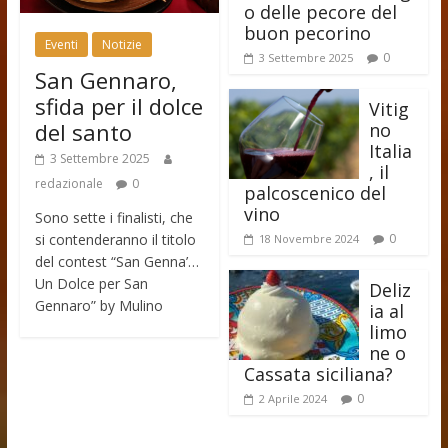
o delle pecore del
buon pecorino
Eventi
Notizie
0
3 Settembre 2025
San Gennaro,
sfida per il dolce
Vitig
del santo
no
Italia
3 Settembre 2025
, il
redazionale
0
palcoscenico del
vino
Sono sette i finalisti, che
si contenderanno il titolo
0
18 Novembre 2024
del contest “San Genna’…
Un Dolce per San
Deliz
Gennaro” by Mulino
ia al
limo
ne o
Cassata siciliana?
0
2 Aprile 2024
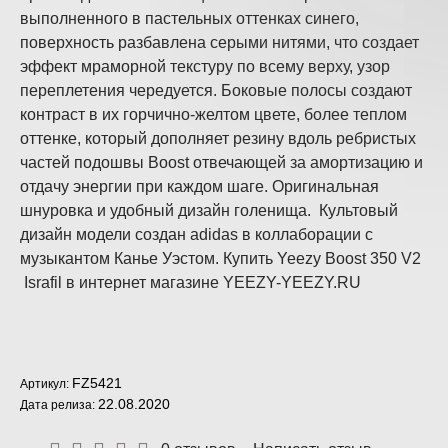
выполненного в пастельных оттенках синего,
поверхность разбавлена серыми нитями, что создает
эффект мраморной текстуру по всему верху, узор
переплетения чередуется. Боковые полосы создают
контраст в их горчично-желтом цвете, более теплом
оттенке, который дополняет резину вдоль ребристых
частей подошвы Boost отвечающей за амортизацию и
отдачу энергии при каждом шаге. Оригинальная
шнуровка и удобный дизайн голенища. Культовый
дизайн модели создан adidas в коллаборации с
музыкантом Канье Уэстом. Купить Yeezy Boost 350 V2
Israfil в интернет магазине YEEZY-YEEZY.RU
FZ5421
Артикул:
22.08.2020
Дата релиза:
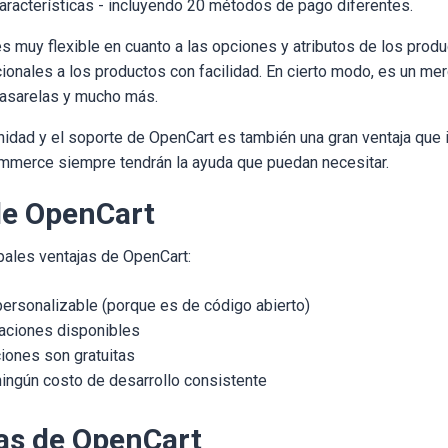
características - incluyendo 20 métodos de pago diferentes.
 muy flexible en cuanto a las opciones y atributos de los produ
cionales a los productos con facilidad. En cierto modo, es un m
pasarelas y mucho más.
nidad y el soporte de OpenCart es también una gran ventaja que 
merce siempre tendrán la ayuda que puedan necesitar.
de OpenCart
ipales ventajas de OpenCart:
ersonalizable (porque es de código abierto)
aciones disponibles
iones son gratuitas
ningún costo de desarrollo consistente
as de OpenCart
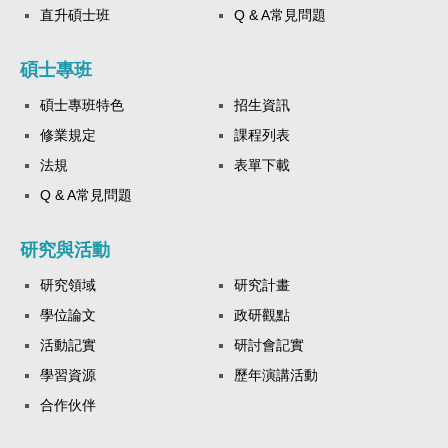
直升碩士班
Q & A常見問題
碩士專班
碩士專班特色
招生資訊
修業規定
課程列表
法規
表單下載
Q & A常見問題
研究與活動
研究領域
研究計畫
學位論文
政研觀點
活動記實
研討會記實
學習資源
歷年演講活動
合作伙伴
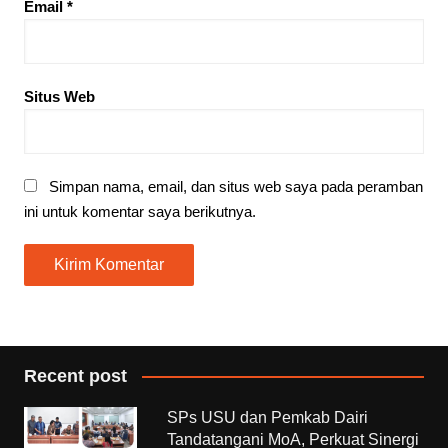
Email
*
Situs Web
Simpan nama, email, dan situs web saya pada peramban
ini untuk komentar saya berikutnya.
Recent post
SPs USU dan Pemkab Dairi
Tandatangani MoA, Perkuat Sinergi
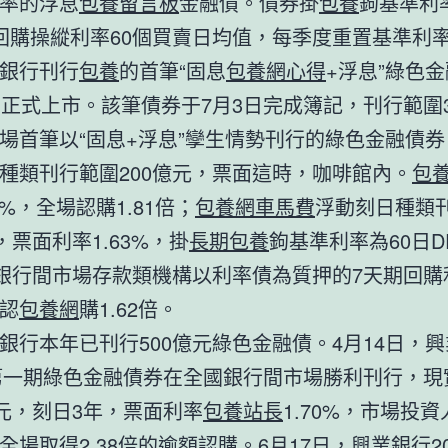
率的浮息
包養留言板
金融債。債券掛
包養
鉤基準利
回購操縱利率60個買賣日均值，每季度重置基準利
銀行刊行
包養
的首筆“固息
包養網心得
+浮息”綠色
日正式上市。該筆債券于7月3日完成簿記，刊行範圍3
場首筆以“固息+浮息”孿生情勢刊行的綠色金融債
種類刊行範圍200億元，票面這時，咖啡館內。
包
7%，全場認購1.81倍；
包養網車馬費
浮動刻日種類
，票面利率1.63%，掛
長期包養
鉤基準利率為60日DR
銀行間市場存款類機構以利率債為質押的7天期回購
認
包養網
購1.62倍。
銀行本年已刊行500億元綠色金融債。4月14日，
年第一期綠色金融債券在全國銀行間市場勝利刊行，現
億元，刻日3年，票面利率
包養站長
1.70%，市場投
全場取得2.38倍的逾額認購。6月17日，興業銀行20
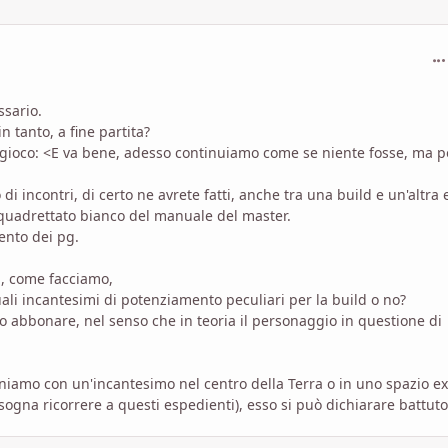
com
ssario.
in tanto, a fine partita?
l gioco: <E va bene, adesso continuiamo come se niente fosse, ma p
i incontri, di certo ne avrete fatti, anche tra una build e un'altra e
 quadrettato bianco del manuale del master.
ento dei pg.
d, come facciamo,
li incantesimi di potenziamento peculiari per la build o no?
o abbonare, nel senso che in teoria il personaggio in questione di
amo con un'incantesimo nel centro della Terra o in uno spazio ex
sogna ricorrere a questi espedienti), esso si può dichiarare battuto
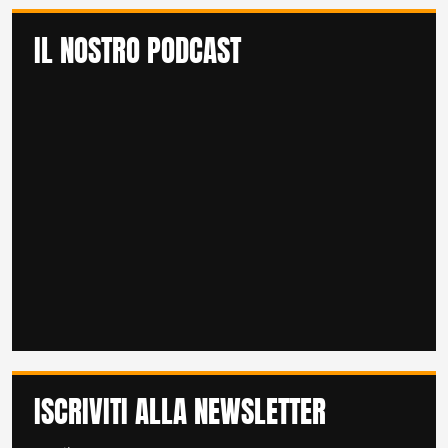
IL NOSTRO PODCAST
ISCRIVITI ALLA NEWSLETTER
================================
Exactly as written, reproduce all of the entries while dropping the pictures.

[Completed exercise]
o delle pecore del
buon pecorino
Eventi
Notizie
0
3 Settembre 2025
San Gennaro,
sfida per il dolce
Vitig
del santo
no
Italia
3 Settembre 2025
, il
redazionale
0
palcoscenico del
vino
Sono sette i finalisti, che
si contenderanno il titolo
0
18 Novembre 2024
del contest “San Genna’…
Un Dolce per San
Deliz
Gennaro” by Mulino
ia al
limo
ne o
Cassata siciliana?
0
2 Aprile 2024
выполненного в пастельных оттенках синего,
поверхность разбавлена серыми нитями, что создает
эффект мраморной текстуру по всему верху, узор
переплетения чередуется. Боковые полосы создают
контраст в их горчично-желтом цвете, более теплом
оттенке, который дополняет резину вдоль ребристых
частей подошвы Boost отвечающей за амортизацию и
отдачу энергии при каждом шаге. Оригинальная
шнуровка и удобный дизайн голенища. Культовый
дизайн модели создан adidas в коллаборации с
музыкантом Канье Уэстом. Купить Yeezy Boost 350 V2
Israfil в интернет магазине YEEZY-YEEZY.RU
FZ5421
Артикул:
22.08.2020
Дата релиза:
características - incluyendo 20 métodos de pago diferentes.
 muy flexible en cuanto a las opciones y atributos de los produ
cionales a los productos con facilidad. En cierto modo, es un m
pasarelas y mucho más.
nidad y el soporte de OpenCart es también una gran ventaja que 
merce siempre tendrán la ayuda que puedan necesitar.
de OpenCart
ipales ventajas de OpenCart:
ersonalizable (porque es de código abierto)
aciones disponibles
iones son gratuitas
ningún costo de desarrollo consistente
as de OpenCart
直升碩士班
Q & A常見問題
碩士專班
碩士專班特色
招生資訊
修業規定
課程列表
法規
表單下載
Q & A常見問題
研究與活動
研究領域
研究計畫
學位論文
政研觀點
活動記實
研討會記實
學習資源
歷年演講活動
合作伙伴
Email
*
Situs Web
Simpan nama, email, dan situs web saya pada peramban
ini untuk komentar saya berikutnya.
Recent post
SPs USU dan Pemkab Dairi
Tandatangani MoA, Perkuat Sinergi
率的浮息
包養留言板
金融債。債券掛
包養
鉤基準利
回購操縱利率60個買賣日均值，每季度重置基準利
銀行刊行
包養
的首筆“固息
包養網心得
+浮息”綠色
日正式上市。該筆債券于7月3日完成簿記，刊行範圍3
場首筆以“固息+浮息”孿生情勢刊行的綠色金融債
種類刊行範圍200億元，票面這時，咖啡館內。
包
7%，全場認購1.81倍；
包養網車馬費
浮動刻日種類
，票面利率1.63%，掛
長期包養
鉤基準利率為60日DR
銀行間市場存款類機構以利率債為質押的7天期回購
認
包養網
購1.62倍。
銀行本年已刊行500億元綠色金融債。4月14日，
年第一期綠色金融債券在全國銀行間市場勝利刊行，現
億元，刻日3年，票面利率
包養站長
1.70%，市場投
全場取得2.38倍的逾額認購。6月17日，興業銀行20
com
ssario.
in tanto, a fine partita?
l gioco: <E va bene, adesso continuiamo come se niente fosse, ma p
i incontri, di certo ne avrete fatti, anche tra una build e un'altra e
 quadrettato bianco del manuale del master.
ento dei pg.
d, come facciamo,
li incantesimi di potenziamento peculiari per la build o no?
o abbonare, nel senso che in teoria il personaggio in questione di
amo con un'incantesimo nel centro della Terra o in uno spazio ex
sogna ricorrere a questi espedienti), esso si può dichiarare battuto
IL NOSTRO PODCAST
ISCRIVITI ALLA NEWSLETTER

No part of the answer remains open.